Data extract:
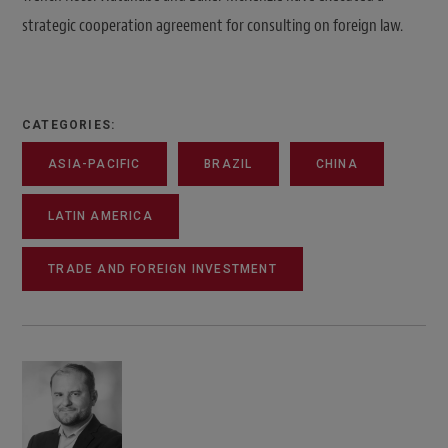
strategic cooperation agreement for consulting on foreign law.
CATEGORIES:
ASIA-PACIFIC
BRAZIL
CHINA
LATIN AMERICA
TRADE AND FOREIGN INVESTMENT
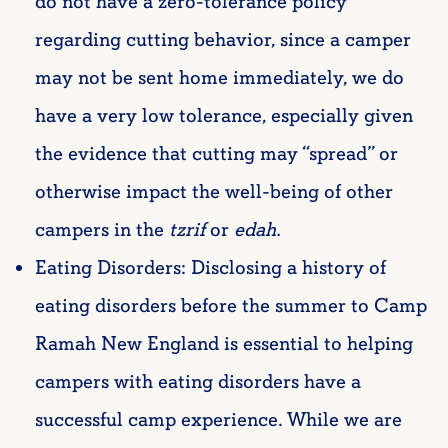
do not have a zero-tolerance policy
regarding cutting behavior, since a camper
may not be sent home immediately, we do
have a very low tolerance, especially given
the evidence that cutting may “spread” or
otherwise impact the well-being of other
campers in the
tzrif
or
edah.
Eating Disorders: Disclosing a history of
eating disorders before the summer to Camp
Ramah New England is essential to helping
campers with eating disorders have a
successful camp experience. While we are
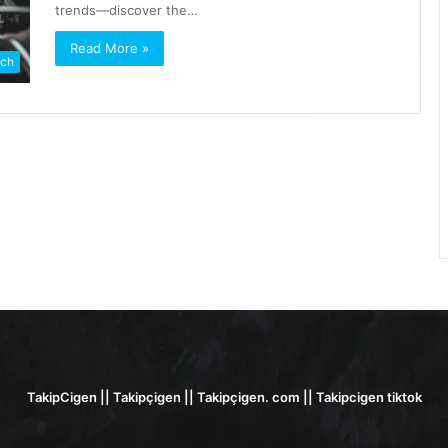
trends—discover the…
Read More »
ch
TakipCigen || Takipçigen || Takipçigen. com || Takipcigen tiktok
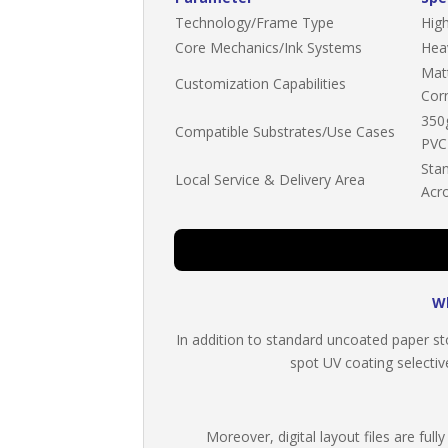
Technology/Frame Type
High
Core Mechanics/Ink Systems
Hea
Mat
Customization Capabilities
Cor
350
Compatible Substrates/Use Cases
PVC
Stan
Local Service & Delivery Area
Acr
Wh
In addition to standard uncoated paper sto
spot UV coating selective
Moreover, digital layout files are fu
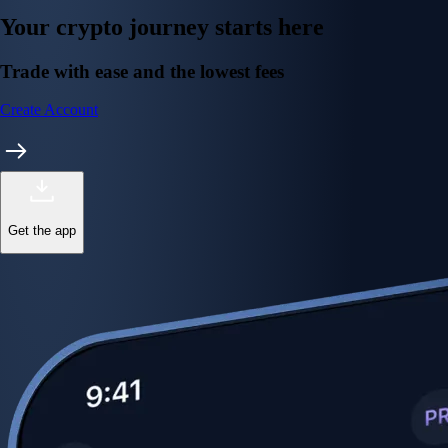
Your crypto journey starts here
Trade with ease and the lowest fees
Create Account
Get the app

Exercise goal:
Extract, word for word, every line from the one holding "spot UV coating selective" through the closing line of the data above. Do not include any pictures.

Result for this task:
spot UV coating selective
Moreover, digital layout files are fu
Your crypto journey starts here
Trade with ease and the lowest fees
Create Account
Get the app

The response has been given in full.